[Directions for this task] Below are some entries. Work out how many of their lines hold the word "Link", and write that number alone.

Saved data entries:
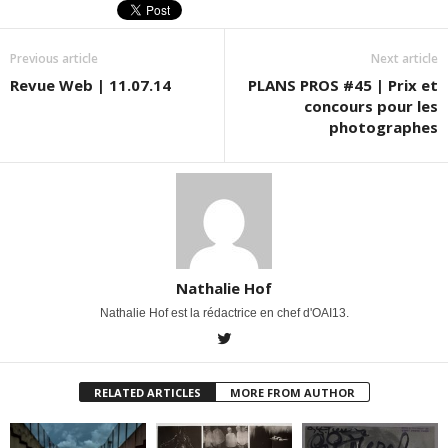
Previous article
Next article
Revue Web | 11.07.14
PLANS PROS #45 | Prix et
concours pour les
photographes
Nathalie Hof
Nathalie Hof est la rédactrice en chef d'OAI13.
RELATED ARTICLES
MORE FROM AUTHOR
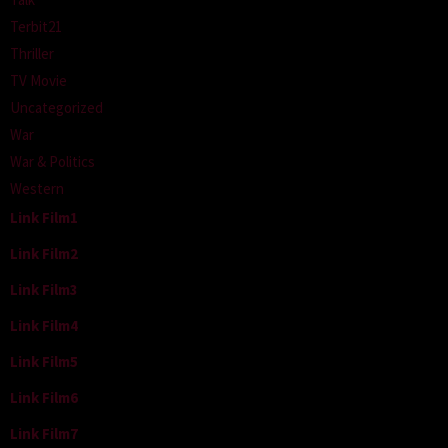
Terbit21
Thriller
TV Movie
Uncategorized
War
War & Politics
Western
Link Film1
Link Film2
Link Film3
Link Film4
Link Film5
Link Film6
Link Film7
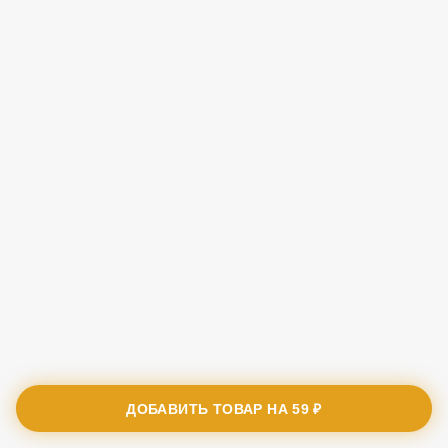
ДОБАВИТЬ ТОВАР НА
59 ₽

---

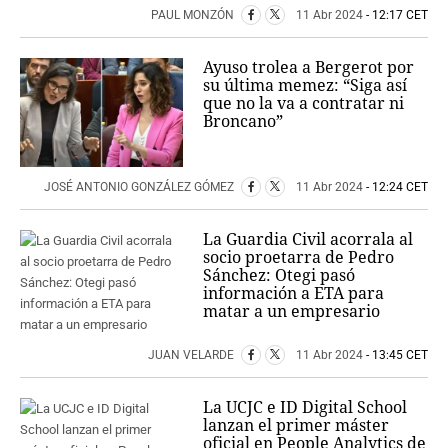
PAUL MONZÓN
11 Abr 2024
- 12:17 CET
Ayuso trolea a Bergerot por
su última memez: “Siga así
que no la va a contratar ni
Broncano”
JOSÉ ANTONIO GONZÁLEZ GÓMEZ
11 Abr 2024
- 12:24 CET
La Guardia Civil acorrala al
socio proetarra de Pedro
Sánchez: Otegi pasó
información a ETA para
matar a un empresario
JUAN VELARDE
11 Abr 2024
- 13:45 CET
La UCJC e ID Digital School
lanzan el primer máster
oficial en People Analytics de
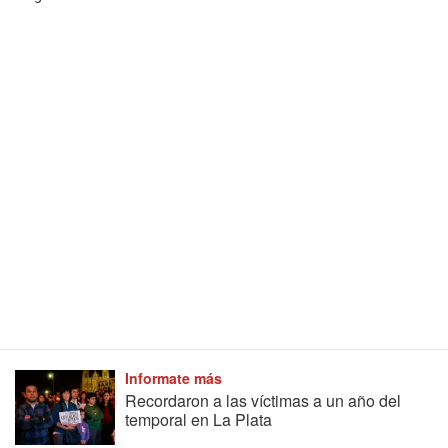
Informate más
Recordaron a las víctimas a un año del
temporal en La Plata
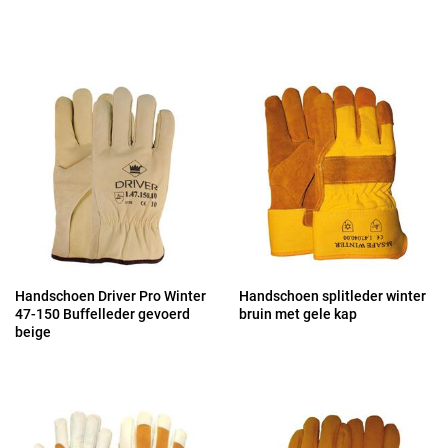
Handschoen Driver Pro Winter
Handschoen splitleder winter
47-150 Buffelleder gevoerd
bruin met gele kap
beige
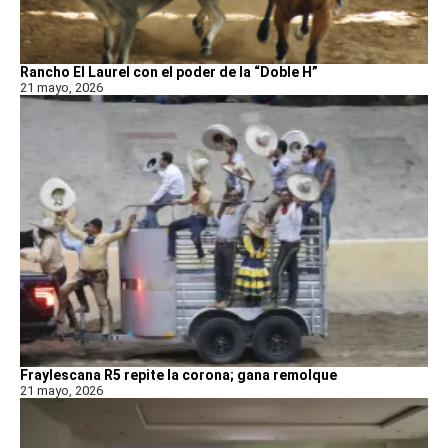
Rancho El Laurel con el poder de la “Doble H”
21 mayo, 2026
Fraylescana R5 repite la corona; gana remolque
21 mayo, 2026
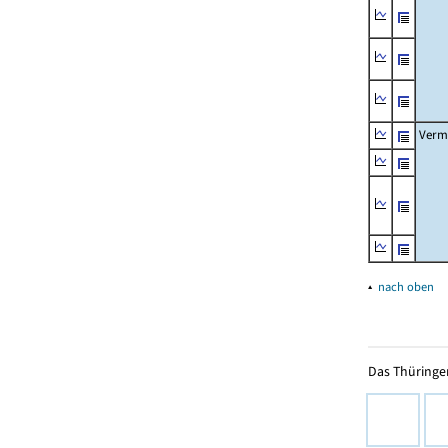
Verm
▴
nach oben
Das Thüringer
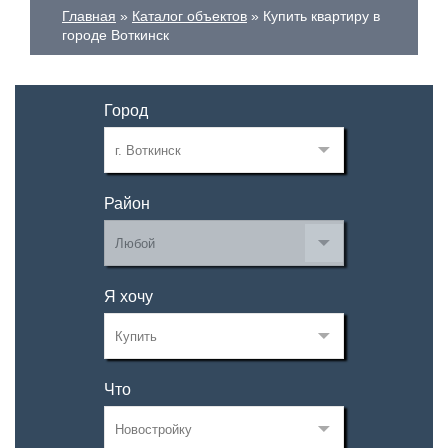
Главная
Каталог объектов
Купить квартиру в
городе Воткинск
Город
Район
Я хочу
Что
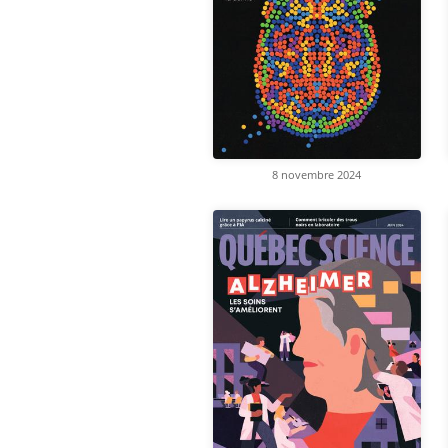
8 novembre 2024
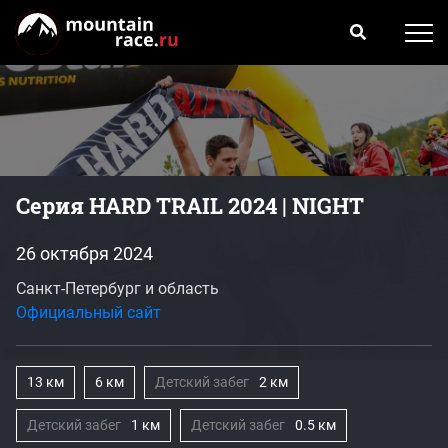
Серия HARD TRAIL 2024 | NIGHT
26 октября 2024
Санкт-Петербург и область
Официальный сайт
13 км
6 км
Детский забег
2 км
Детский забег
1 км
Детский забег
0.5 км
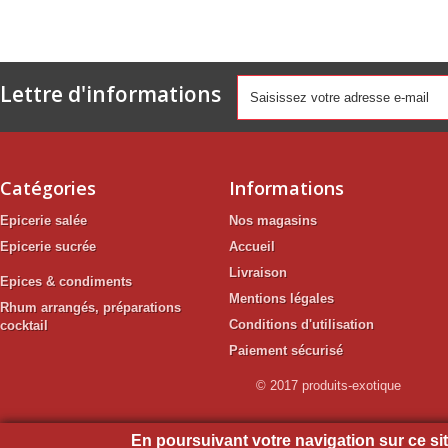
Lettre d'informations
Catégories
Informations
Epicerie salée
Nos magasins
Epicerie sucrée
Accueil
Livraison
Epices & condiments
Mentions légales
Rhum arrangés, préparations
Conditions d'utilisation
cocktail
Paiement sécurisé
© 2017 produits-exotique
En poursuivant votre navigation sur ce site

[Your response] 7